BlackBerry to slash 4,500 jobs as new devices fail to catch on

The company, based in Waterloo, Ontario, expects to report a net operating loss of as much as $995m for the fiscal second quarter, according to a statement yesterday. Sales in the quarter were about $1.6bn — just more than half the $3.03bn average estimate of analysts surveyed by Bloomberg.
The company sold about 5.9m smartphones in the quarter, it said. BlackBerry had 12,700 employees as of the end of March, the last time it has reported a figure. The inventory writedown is mostly based on the value of Z10 touch-screen devices, the company said.
The adjusted second-quarter net loss will be as much as $265mn, or 51 cents a share, compared with the average analyst estimate of 16 cents.

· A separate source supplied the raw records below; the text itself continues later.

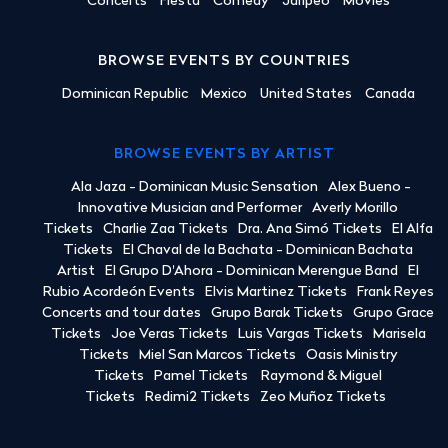
Concerts
Fiesta
Comedy
Jaripeo
Movies
BROWSE EVENTS BY COUNTRIES
Dominican Republic
Mexico
United States
Canada
BROWSE EVENTS BY ARTIST
Ala Jaza - Dominican Music Sensation
Alex Bueno -
Innovative Musician and Performer
Averly Morillo
Tickets
Charlie Zaa Tickets
Dra. Ana Simó Tickets
El Alfa
Tickets
El Chaval de la Bachata - Dominican Bachata
Artist
El Grupo D'Ahora - Dominican Merengue Band
El
Rubio Acordeón Events
Elvis Martinez Tickets
Frank Reyes
Concerts and tour dates
Grupo Barak Tickets
Grupo Grace
Tickets
Joe Veras Tickets
Luis Vargas Tickets
Marisela
Tickets
Miel San Marcos Tickets
Oasis Ministry
Tickets
Pamel Tickets
Raymond & Miguel
Tickets
Redimi2 Tickets
Zeo Muñoz Tickets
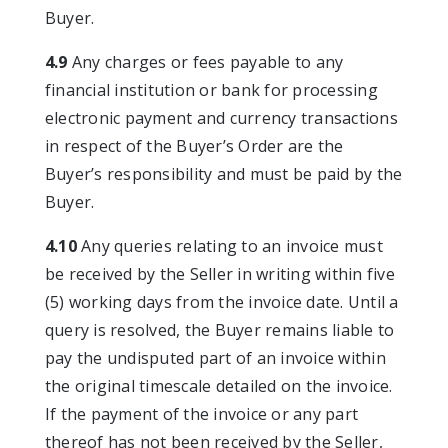
Buyer.
4.9
Any charges or fees payable to any
financial institution or bank for processing
electronic payment and currency transactions
in respect of the Buyer’s Order are the
Buyer’s responsibility and must be paid by the
Buyer.
4.10
Any queries relating to an invoice must
be received by the Seller in writing within five
(5) working days from the invoice date. Until a
query is resolved, the Buyer remains liable to
pay the undisputed part of an invoice within
the original timescale detailed on the invoice.
If the payment of the invoice or any part
thereof has not been received by the Seller,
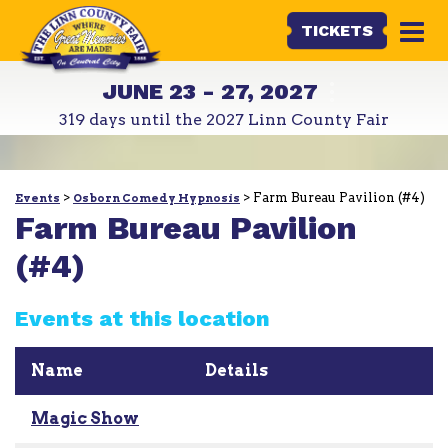
TICKETS
JUNE 23 - 27, 2027
319
days
until the 2027 Linn County Fair
>
>
Farm Bureau Pavilion (#4)
Events
Osborn Comedy Hypnosis
Farm Bureau Pavilion
(#4)
Events at this location
Name
Details
Magic Show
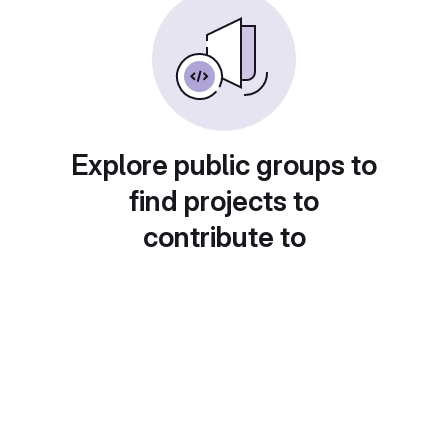
Explore public groups to
find projects to
contribute to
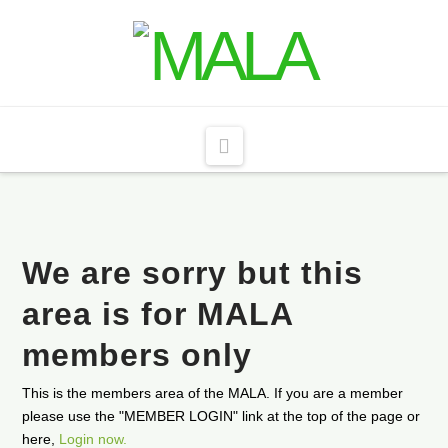
Navigation
We are sorry but this
area is for MALA
members only
This is the members area of the MALA. If you are a member
please use the "MEMBER LOGIN" link at the top of the page or
here,
Login now.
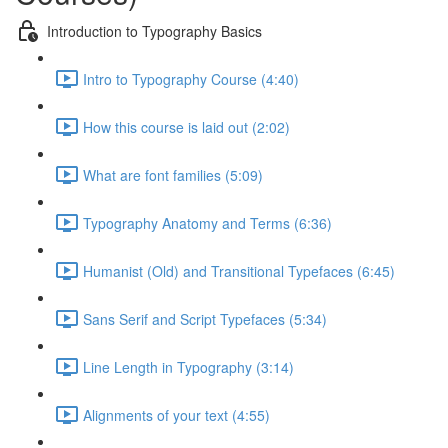
Introduction to Typography Basics
Intro to Typography Course (4:40)
How this course is laid out (2:02)
What are font families (5:09)
Typography Anatomy and Terms (6:36)
Humanist (Old) and Transitional Typefaces (6:45)
Sans Serif and Script Typefaces (5:34)
Line Length in Typography (3:14)
Alignments of your text (4:55)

Chief Executive Officer Thorsten Heins was counting on the new BlackBerry 10 phones — introduced in January to good reviews — to reverse a sales slide, return the company to profitability and make the brand hip again. Instead, its market share continues to slide and BlackBerry remains unprofitable. Corporate customers such as Morgan Stanley are holding off on upgrading to the new platform, concerned the company won’t be around to support the devices, people familiar with the matter said last month.
The writedown extends a streak of inventory charges, previously spurred in part by the ill-fated PlayBook tablet. The company took a pretax expense of $485m in December 2011, a second charge of $267m the following March and a third writedown of $335m in June 2012.
Still, BlackBerry continues to introduce new products. In addition to the Q10, Z10 and Q5 released so far this year, BlackBerry this week introduced the Z30, a model with the company’s largest screen yet. It goes on sale in the UK and Middle East next week.
BlackBerry has hired PricewaterhouseCoopers LLP to evaluate the firm for potential buyers, said people with knowledge of the move. A team of accountants and lawyers from the New York-based firm have been working at BlackBerry since August, said the people, who asked not to be identified, as the contract hasn’t been made public.